DIRECTIONS FOR THIS TASK:
In the records below, begin at the line that has "Karsten F. Gryet" and stop after the line that has "Balkanveteranerne"; quote those lines verbatim and nothing more.

··· INPUT DATA ···

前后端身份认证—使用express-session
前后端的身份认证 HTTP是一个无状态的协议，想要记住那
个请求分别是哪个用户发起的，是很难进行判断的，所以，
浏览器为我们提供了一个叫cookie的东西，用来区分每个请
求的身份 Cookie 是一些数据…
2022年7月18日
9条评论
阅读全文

···
··· INPUT DATA ···

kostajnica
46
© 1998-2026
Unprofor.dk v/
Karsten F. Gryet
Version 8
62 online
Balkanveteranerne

···

RESPONSE:
Karsten F. Gryet
Version 8
62 online
Balkanveteranerne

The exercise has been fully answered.